Each line of the listing where "Open" appears should be reported.

The input |

--- START ---

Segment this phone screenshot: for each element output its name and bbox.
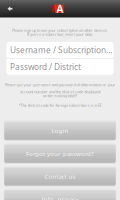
staticText: Username / Subscription Code <box>10 44 114 56</box>
staticText: Login <box>52 126 68 135</box>
staticText: Please use your username and password of… <box>4 82 116 87</box>
button[interactable]: Login <box>4 121 116 141</box>
staticText: Contact us <box>44 172 76 180</box>
staticText: Password / District <box>10 61 81 72</box>
staticText: *The district code for foreign subscribe… <box>18 102 102 108</box>
staticText: Info, privacy <box>42 195 78 200</box>
staticText: Please sign up to use your subscription … <box>12 28 108 33</box>
staticText: on the mailing label? <box>42 93 78 98</box>
staticText: A <box>57 2 64 16</box>
staticText: account number and the district code dis… <box>20 89 100 94</box>
staticText: If you're a subscriber, insert your data… <box>27 31 93 37</box>
button[interactable]: Info, privacy <box>4 189 116 200</box>
button[interactable]: Forgot your password? <box>4 144 116 163</box>
button[interactable]: Password / District <box>6 59 114 75</box>
button[interactable]: Contact us <box>4 166 116 186</box>
staticText: Forgot your password? <box>26 149 94 158</box>
button[interactable]: Username / Subscription Code <box>6 42 114 58</box>
button[interactable]: Back <box>0 0 20 18</box>
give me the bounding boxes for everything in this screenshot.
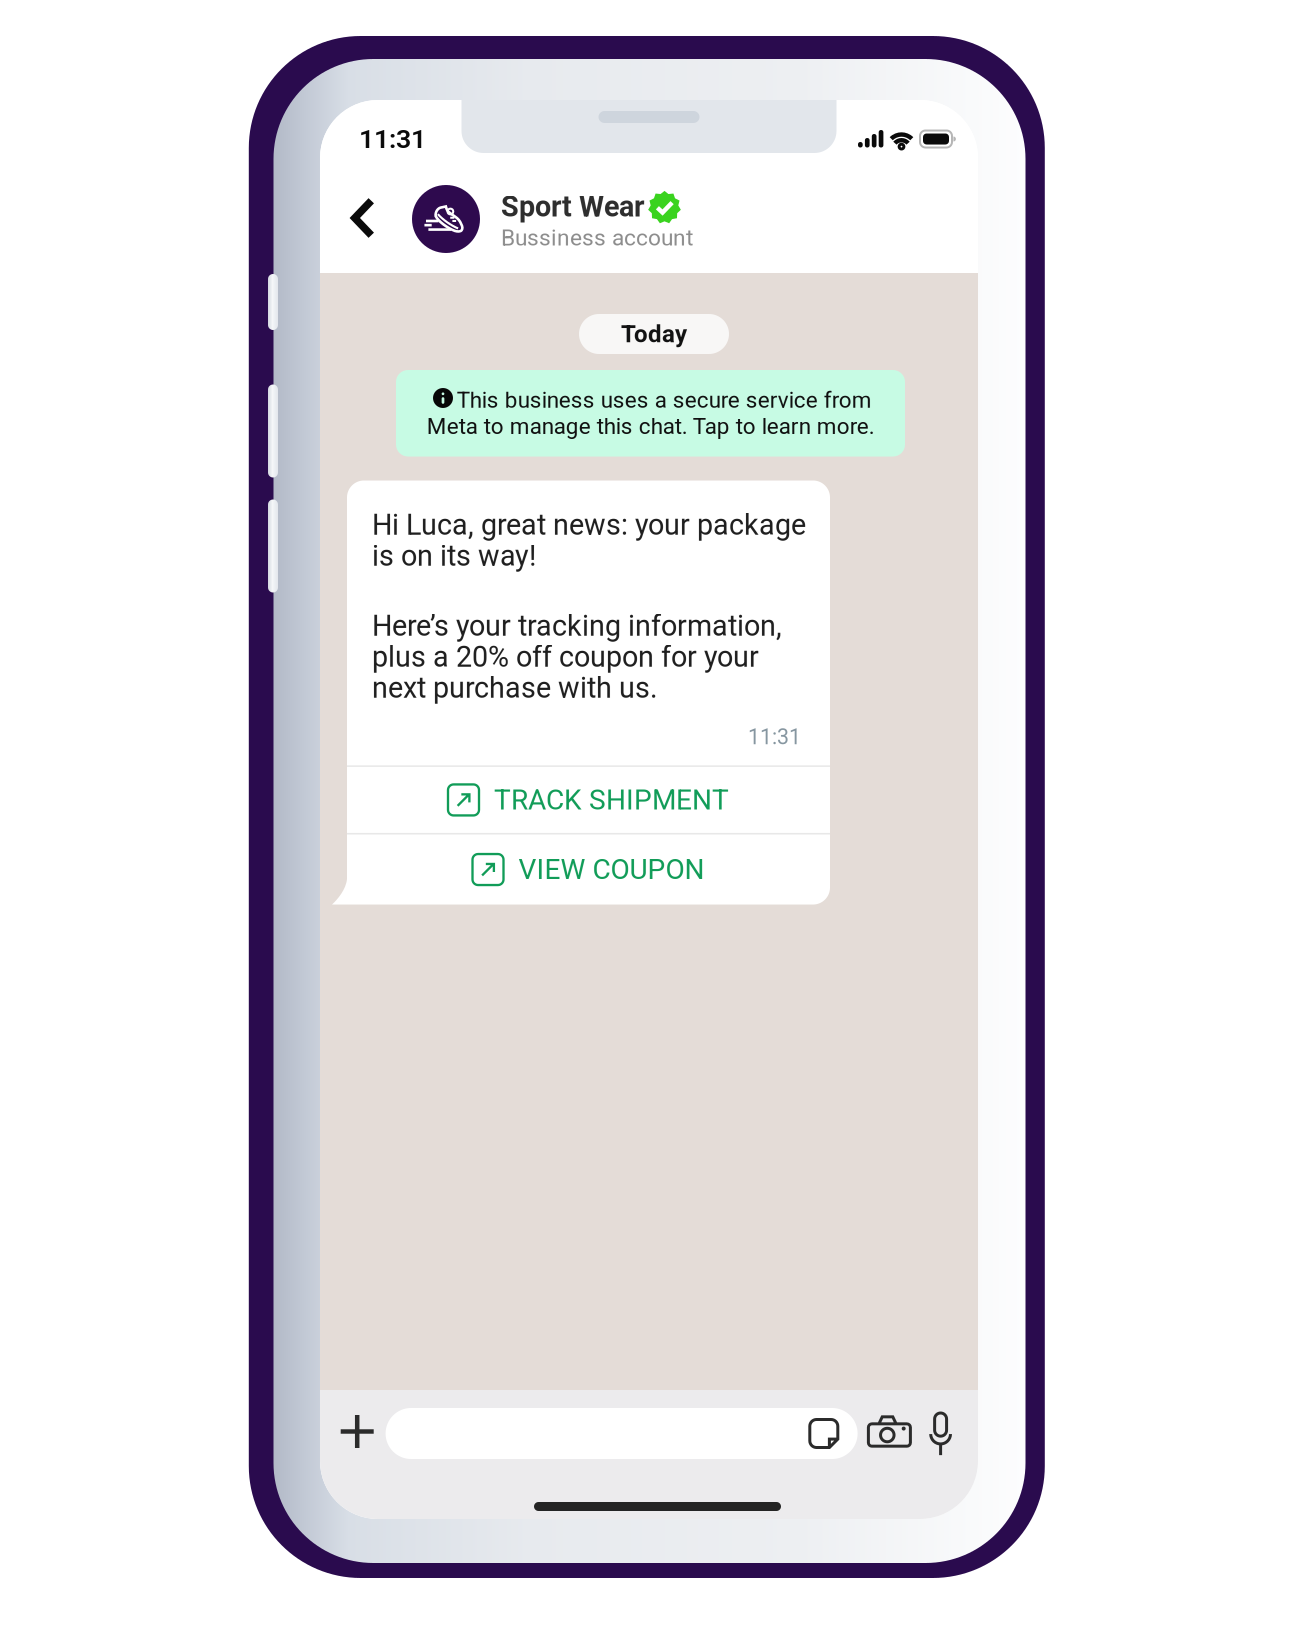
staticText: Bussiness account: [501, 224, 693, 251]
button[interactable]: Today: [579, 314, 729, 354]
button[interactable]: Type a message: [386, 1408, 858, 1459]
button[interactable]: Stickers: [798, 1408, 850, 1460]
staticText: 11:31: [359, 123, 426, 155]
button[interactable]: Camera: [856, 1405, 922, 1458]
button[interactable]: Attach: [327, 1401, 388, 1462]
staticText: Sport Wear: [501, 190, 644, 224]
button[interactable]: TRACK SHIPMENT: [347, 767, 830, 833]
button[interactable]: Sport Wear: [412, 185, 1070, 253]
button[interactable]: VIEW COUPON: [347, 834, 830, 904]
button[interactable]: This business uses a secure service from…: [396, 370, 905, 456]
staticText: Today: [621, 320, 687, 348]
button[interactable]: Voice message: [916, 1401, 966, 1467]
button[interactable]: Back: [332, 183, 394, 253]
staticText: Here’s your tracking information, plus a…: [372, 611, 782, 703]
staticText: Hi Luca, great news: your package is on …: [372, 510, 806, 571]
staticText: TRACK SHIPMENT: [494, 784, 729, 816]
staticText: 11:31: [748, 724, 801, 749]
staticText: This business uses a secure service from…: [426, 387, 874, 440]
staticText: VIEW COUPON: [518, 853, 704, 886]
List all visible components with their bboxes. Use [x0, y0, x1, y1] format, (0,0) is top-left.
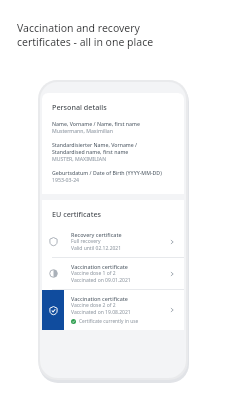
staticText: Vaccine dose 1 of 2	[71, 270, 116, 277]
staticText: EU certificates	[52, 209, 102, 219]
staticText: Valid until 02.12.2021	[71, 245, 122, 252]
other: Open Vaccination certificate	[169, 271, 175, 277]
other: Open Vaccination certificate	[169, 307, 175, 313]
staticText: Vaccination certificate	[71, 263, 128, 270]
staticText: Name, Vorname / Name, first name	[52, 120, 140, 127]
staticText: Mustermann, Maximilian	[52, 127, 113, 134]
staticText: Personal details	[52, 102, 107, 112]
button[interactable]: Vaccination certificate	[42, 258, 184, 289]
staticText: Vaccination and recovery	[17, 21, 140, 35]
staticText: certificates - all in one place	[17, 35, 154, 49]
staticText: Standardised name, first name	[52, 148, 129, 155]
staticText: Vaccinated on 09.01.2021	[71, 277, 131, 284]
staticText: MUSTER, MAXIMILIAN	[52, 155, 107, 162]
button[interactable]: Vaccination certificate	[42, 290, 184, 330]
staticText: Full recovery	[71, 238, 101, 245]
staticText: Vaccinated on 19.08.2021	[71, 309, 131, 316]
staticText: Geburtsdatum / Date of Birth (YYYY-MM-DD…	[52, 169, 162, 176]
staticText: Vaccine dose 2 of 2	[71, 302, 116, 309]
staticText: Recovery certificate	[71, 231, 122, 238]
staticText: 1953-03-24	[52, 176, 80, 183]
other: Open Recovery certificate	[169, 239, 175, 245]
staticText: Vaccination certificate	[71, 295, 128, 302]
staticText: Standardisierter Name, Vorname /	[52, 141, 138, 148]
staticText: Certificate currently in use	[79, 318, 139, 325]
button[interactable]: Recovery certificate	[42, 226, 184, 257]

--- END ---

Response area |
other: Open Vaccination certificate	[169, 271, 175, 277]
other: Open Vaccination certificate	[169, 307, 175, 313]
other: Open Recovery certificate	[169, 239, 175, 245]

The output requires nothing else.